The first report described as an important study: The association of mannose-binding lectin gene 2 polymorphisms in children with down syndrome


DEMİRHAN O., Tastemir D., Günesacar R., Güzel A. İ., ALPTEKİN D.

Indian Journal of Human Genetics, cilt.17, sa.2, ss.59-64, 2011 (Scopus) identifier identifier

  • Yayın Türü: Makale / Tam Makale
  • Cilt numarası: 17 Sayı: 2
  • Basım Tarihi: 2011
  • Doi Numarası: 10.4103/0971-6866.86176
  • Dergi Adı: Indian Journal of Human Genetics
  • Derginin Tarandığı İndeksler: Scopus
  • Sayfa Sayıları: ss.59-64
  • Anahtar Kelimeler: Down syndrome, Mannose-binding lectin gene 2 gene polymorphisms, single-nucleotide polymorphisms
  • Bilecik Şeyh Edebali Üniversitesi Adresli: Hayır

Özet

Background: Mannose-binding lectin gene 2 (MBL2) plays a very important role in the first line of host immune response in Down syndrome (DS). The importance of MBL2 gene polymorphisms in children with DS is unclear, and no research has addressed MBL2 gene polymorphisms in patients with DS. This is the first report describing an important association between MBL2 gene polymorphisms and infections in children with DS. Materials and Methods: We compared the frequency of single-nucleotide polymorphisms (SNPs) at two codons of the MBL2 gene in a cross sectional cohort of 166 children with DS and 229 controls.
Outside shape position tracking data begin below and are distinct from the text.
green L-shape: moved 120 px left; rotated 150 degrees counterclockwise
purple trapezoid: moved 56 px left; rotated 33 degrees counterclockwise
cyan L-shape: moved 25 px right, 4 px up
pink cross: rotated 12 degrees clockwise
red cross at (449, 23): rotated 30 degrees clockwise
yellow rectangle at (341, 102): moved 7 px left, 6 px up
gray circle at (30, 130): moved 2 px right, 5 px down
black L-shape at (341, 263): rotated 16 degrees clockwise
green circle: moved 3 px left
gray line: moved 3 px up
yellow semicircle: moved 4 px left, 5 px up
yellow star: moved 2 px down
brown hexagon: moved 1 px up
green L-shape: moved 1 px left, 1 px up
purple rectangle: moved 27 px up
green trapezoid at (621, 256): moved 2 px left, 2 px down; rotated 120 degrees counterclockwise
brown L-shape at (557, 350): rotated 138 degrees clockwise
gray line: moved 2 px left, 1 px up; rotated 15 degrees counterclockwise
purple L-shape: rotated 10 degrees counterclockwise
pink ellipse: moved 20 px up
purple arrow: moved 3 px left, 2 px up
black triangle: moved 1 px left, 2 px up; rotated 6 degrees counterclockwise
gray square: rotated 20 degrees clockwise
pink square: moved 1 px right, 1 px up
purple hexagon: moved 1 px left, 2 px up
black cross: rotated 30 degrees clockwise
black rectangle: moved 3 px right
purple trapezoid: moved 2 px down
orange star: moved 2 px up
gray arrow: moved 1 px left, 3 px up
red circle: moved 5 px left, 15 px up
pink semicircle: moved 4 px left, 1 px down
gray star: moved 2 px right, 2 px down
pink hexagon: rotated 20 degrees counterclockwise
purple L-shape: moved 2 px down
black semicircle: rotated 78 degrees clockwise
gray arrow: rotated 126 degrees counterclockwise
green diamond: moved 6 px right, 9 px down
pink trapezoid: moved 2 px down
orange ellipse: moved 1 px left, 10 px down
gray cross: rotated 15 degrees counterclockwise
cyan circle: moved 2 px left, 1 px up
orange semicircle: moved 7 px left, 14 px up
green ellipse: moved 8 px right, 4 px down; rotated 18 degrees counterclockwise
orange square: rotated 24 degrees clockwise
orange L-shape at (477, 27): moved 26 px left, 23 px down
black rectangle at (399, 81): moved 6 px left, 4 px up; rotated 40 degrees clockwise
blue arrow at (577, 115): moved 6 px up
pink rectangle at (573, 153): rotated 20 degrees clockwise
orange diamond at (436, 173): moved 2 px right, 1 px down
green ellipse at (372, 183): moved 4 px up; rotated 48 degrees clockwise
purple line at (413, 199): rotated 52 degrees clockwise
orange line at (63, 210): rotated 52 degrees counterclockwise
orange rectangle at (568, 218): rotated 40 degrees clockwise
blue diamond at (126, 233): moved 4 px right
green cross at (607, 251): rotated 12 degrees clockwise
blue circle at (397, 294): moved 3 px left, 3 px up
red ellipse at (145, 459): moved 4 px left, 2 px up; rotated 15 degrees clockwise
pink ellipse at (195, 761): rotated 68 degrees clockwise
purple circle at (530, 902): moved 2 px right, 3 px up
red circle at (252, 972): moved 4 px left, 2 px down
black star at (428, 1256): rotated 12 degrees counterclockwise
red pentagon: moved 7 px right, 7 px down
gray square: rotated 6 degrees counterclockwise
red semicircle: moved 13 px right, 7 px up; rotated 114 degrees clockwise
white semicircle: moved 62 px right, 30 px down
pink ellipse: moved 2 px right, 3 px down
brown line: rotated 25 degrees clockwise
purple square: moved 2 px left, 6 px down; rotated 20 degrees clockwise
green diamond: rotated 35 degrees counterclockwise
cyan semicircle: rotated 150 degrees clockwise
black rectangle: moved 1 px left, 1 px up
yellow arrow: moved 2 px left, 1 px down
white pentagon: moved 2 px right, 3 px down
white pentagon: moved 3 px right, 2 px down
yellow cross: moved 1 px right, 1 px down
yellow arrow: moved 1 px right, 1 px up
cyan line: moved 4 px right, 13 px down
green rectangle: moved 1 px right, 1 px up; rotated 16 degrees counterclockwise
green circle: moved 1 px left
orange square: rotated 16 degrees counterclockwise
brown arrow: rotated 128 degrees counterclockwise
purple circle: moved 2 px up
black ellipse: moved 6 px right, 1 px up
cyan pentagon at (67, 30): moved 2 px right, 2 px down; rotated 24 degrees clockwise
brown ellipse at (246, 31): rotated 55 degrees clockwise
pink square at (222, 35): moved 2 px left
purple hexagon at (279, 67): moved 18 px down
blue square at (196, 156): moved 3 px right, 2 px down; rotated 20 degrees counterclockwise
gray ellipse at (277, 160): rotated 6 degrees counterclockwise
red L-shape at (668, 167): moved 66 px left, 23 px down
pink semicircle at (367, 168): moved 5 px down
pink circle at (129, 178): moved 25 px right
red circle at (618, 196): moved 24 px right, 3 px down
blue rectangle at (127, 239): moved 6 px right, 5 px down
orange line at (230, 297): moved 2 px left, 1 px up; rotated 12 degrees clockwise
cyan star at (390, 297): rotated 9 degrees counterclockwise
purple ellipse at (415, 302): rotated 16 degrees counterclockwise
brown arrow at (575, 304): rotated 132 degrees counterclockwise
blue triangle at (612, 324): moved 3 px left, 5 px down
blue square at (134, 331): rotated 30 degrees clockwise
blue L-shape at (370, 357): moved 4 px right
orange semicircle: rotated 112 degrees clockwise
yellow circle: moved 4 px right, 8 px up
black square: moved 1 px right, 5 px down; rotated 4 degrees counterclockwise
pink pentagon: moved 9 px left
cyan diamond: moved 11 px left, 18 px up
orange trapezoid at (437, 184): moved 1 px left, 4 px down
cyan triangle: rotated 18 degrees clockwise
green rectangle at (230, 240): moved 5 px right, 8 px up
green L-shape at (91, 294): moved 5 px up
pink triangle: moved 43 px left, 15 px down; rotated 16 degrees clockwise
Polymorphisms at codons 54 (GGCGAC) and 57 (GGAGAA) in exon 1 of the MBL2 gene were typed by polymerase chain reaction (PCR)-restriction fragment length polymorphism (RFLP) technique using the restriction enzymes BshN1 (derivated from Bacillus sphaericus) and MboII (derivated from Moraxella bovis), respectively. Results: MBL2 codon 54 GA genotype frequency was found to be lower in patients with DS (22.9%) than those of healthy controls (35.8%), differences were statistically significant (OR = 0.532, 95% CI = 0.339-0.836, P = 0.008). On the other hand, codon 57 polymorphism in the MBL2 gene was detected in none of the DS patients, but only one person in the control group showed codon 57 GA genotype (OR = 1.004, 95% CI = 0.996-1.013, P = 1.000). Conclusion : Our data provides an evidence for the first time that a homozygote or heterozygote for the variant, MBL2 alleles, is not associated with infections in patients with DS, and do not influence the incidence of infections.